Inhibiting Mg Diffusion and Evaporation by Forming Mg-Rich Reservoir at Grain Boundaries Improves the Thermal Stability of N-Type Mg₃Sb₂ Thermoelectrics

N-type Mg3Sb2-based thermoelectric materials show great promise in power generation due to their mechanical robustness, low cost of Mg, and high figure of merit (ZT) over a wide range of temperatures. However, their poor thermal stability hinders their practical applications.

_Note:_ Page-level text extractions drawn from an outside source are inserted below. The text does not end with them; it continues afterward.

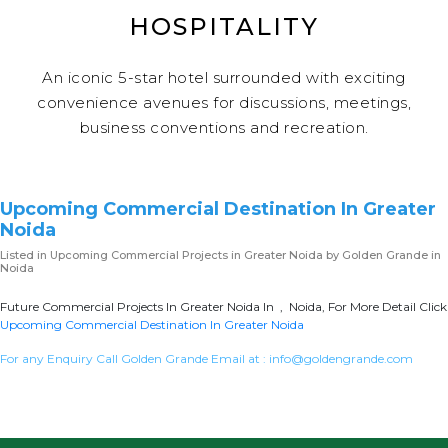
HOSPITALITY
An iconic 5-star hotel surrounded with exciting
convenience avenues for discussions, meetings,
business conventions and recreation.
Upcoming Commercial Destination In Greater
Noida
Listed in
Upcoming Commercial Projects in Greater Noida
by Golden Grande in
Noida
Future Commercial Projects In Greater Noida In , Noida, For More Detail Click
Upcoming Commercial Destination In Greater Noida
For any Enquiry Call Golden Grande Email at :
info@goldengrande.com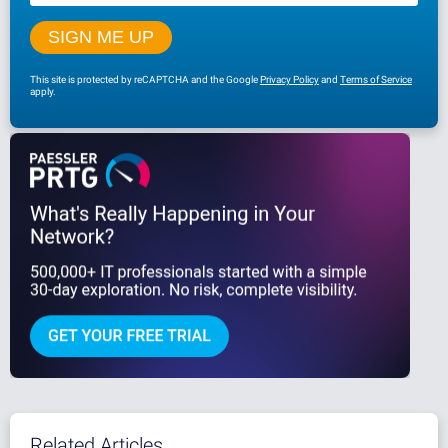
This site is protected by reCAPTCHA and the Google
Privacy Policy
and
Terms of Service
apply.
Related Articles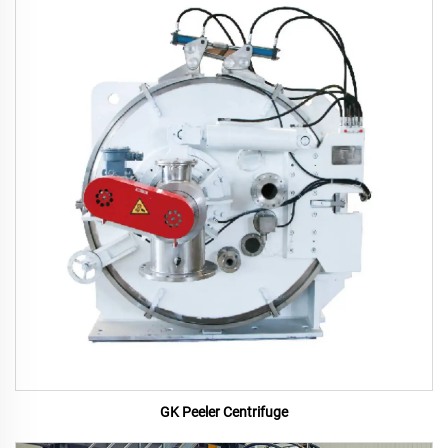
GK Peeler Centrifuge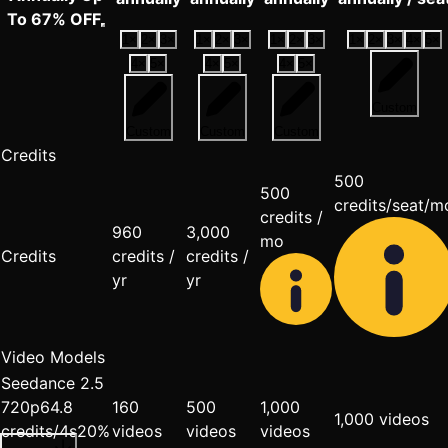
To 67% OFF
1
×
2
×
3
×
1
×
2
×
3
×
1
×
2
×
3
×
1
×
2
×
3
×
4
×
5
×
4
×
5
×
4
×
5
×
4
×
5
×
Custom
Custom
Custom
Custom
Credits
500
500
credits/seat/m
credits /
960
3,000
mo
Credits
credits /
credits /
yr
yr
Video Models
Seedance 2.5
720p
6
4.8
160
500
1,000
1,000 videos
credits/4s
20%
videos
videos
videos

Here, MgB2 is introduced to improve the thermal stability of n-type Mg3Sb2. Enabled by MgB2 decomposition, extra Mg can be released into the matrix for Mg compensation thermodynamically, and secondary phases of Mg-B compounds can kinetically prevent Mg diffusion along grain boundaries. These synergetic effects inhibit the formation of Mg vacancies at elevated temperatures, thereby enhancing the thermal stability of n-type Mg3Sb2. Consequently, the Mg-3.05(Sb0.75Bi0.25)(1.99)Te-0.01(MgB2) (0.03) sample exhibits negligible variation in thermoelectric performance during the 120-hour continuous measurement at 673 K. Moreover, the ZT of n-type Mg3Sb2 can be maintained by adding MgB2, reaching a high average ZT of approximate to 1.1 within 300-723 K. An eight-pair Mg3Sb2-GeTe-based thermoelectric device is also fabricated, achieving an energy conversion efficiency of approximate to 5.7% at a temperature difference of 438 K with good thermal stability. This work paves a new way to enhance the long-term thermal stability of n-type Mg3Sb2-based alloys and other thermoelectrics for practical applications.